Revitalisasi dan Transformasi Transmigrasi Didorong Jadi Motor Pertumbuhan Ekonomi Kawasan

Jakarta, GemaTipikor – Pemerintah melalui Kementerian Transmigrasi terus mengarahkan kebijakan pembangunan transmigrasi ke pendekatan yang lebih strategis, dengan menitikberatkan pada dua pilar utama: revitalisasi dan transformasi kawasan. Langkah ini ditujukan untuk mendorong lahirnya pusat-pusat pertumbuhan ekonomi baru berbasis potensi wilayah di berbagai daerah.

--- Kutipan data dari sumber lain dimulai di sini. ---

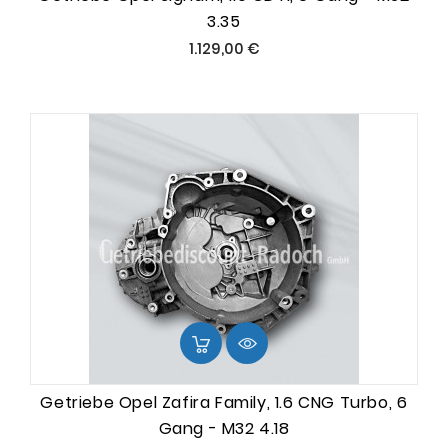
3.35
Preis
1.129,00 €
Getriebe Opel Zafira Family, 1.6 CNG Turbo, 6
Gang - M32 4.18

Menteri Koordinator Bidang Infrastruktur dan Pembangunan Kewilayahan, Agus Harimurti Yudhoyono, menegaskan bahwa paradigma transmigrasi telah bergeser. Program ini tidak lagi sekadar memindahkan penduduk, melainkan menjadi instrumen pembangunan ekonomi yang terintegrasi.
“Transmigrasi harus memberikan dampak nyata bagi pertumbuhan ekonomi dan kesejahteraan masyarakat, khususnya di kawasan transmigrasi,” ujar AHY dalam kunjungan kerja ke Kementerian Transmigrasi, Rabu (15/4).

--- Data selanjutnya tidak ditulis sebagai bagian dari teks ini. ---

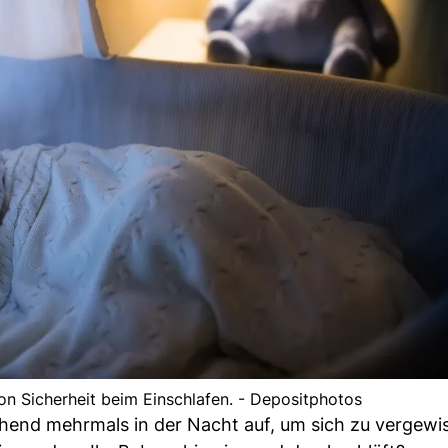
on Sicherheit beim Einschlafen. - Depositphotos
end mehrmals in der Nacht auf, um sich zu vergewis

Revitalisasi difokuskan pada pembenahan kebutuhan dasar masyarakat, seperti infrastruktur permukiman, akses jalan, listrik, dan air bersih. Upaya ini ditujukan untuk meningkatkan kualitas hidup masyarakat dalam jangka pendek.
Sementara itu, transformasi diarahkan pada pengembangan kawasan berbasis potensi unggulan daerah, mulai dari sektor pertanian, perkebunan, industri hingga pariwisata. Pendekatan ini diharapkan mampu menciptakan ekosistem ekonomi yang berkelanjutan dan berdaya saing.

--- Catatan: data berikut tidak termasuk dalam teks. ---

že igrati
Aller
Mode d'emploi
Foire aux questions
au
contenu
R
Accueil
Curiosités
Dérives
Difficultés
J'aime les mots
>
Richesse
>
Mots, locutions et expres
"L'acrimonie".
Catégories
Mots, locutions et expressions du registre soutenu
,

Menteri Transmigrasi, M. Iftitah Sulaiman Suryanagara, menjelaskan bahwa revitalisasi juga menyasar penyelesaian persoalan mendasar, terutama kepastian hukum atas lahan melalui program Trans Tuntas. Dalam 1,5 tahun terakhir, pemerintah telah menyerahkan lebih dari 13.000 Sertifikat Hak Milik (SHM) kepada masyarakat transmigrasi.
“Ini bukan hanya soal legalitas, tetapi juga memberikan nilai ekonomi yang lebih pasti bagi masyarakat,” ujarnya.
Selain itu, pemerintah mencatat telah melakukan peningkatan infrastruktur di 154 kawasan transmigrasi, termasuk pembangunan dan renovasi lebih dari 1.000 sekolah guna memperkuat kualitas layanan pendidikan di daerah.
Dalam aspek transformasi, pengembangan kawasan dilakukan secara terintegrasi melalui kolaborasi lintas kementerian, lembaga, dan pemerintah daerah. Salah satu contoh yang disorot adalah pengembangan kawasan Rempang, yang dirancang sebagai kawasan permukiman modern dengan dukungan sektor perikanan dan pendidikan.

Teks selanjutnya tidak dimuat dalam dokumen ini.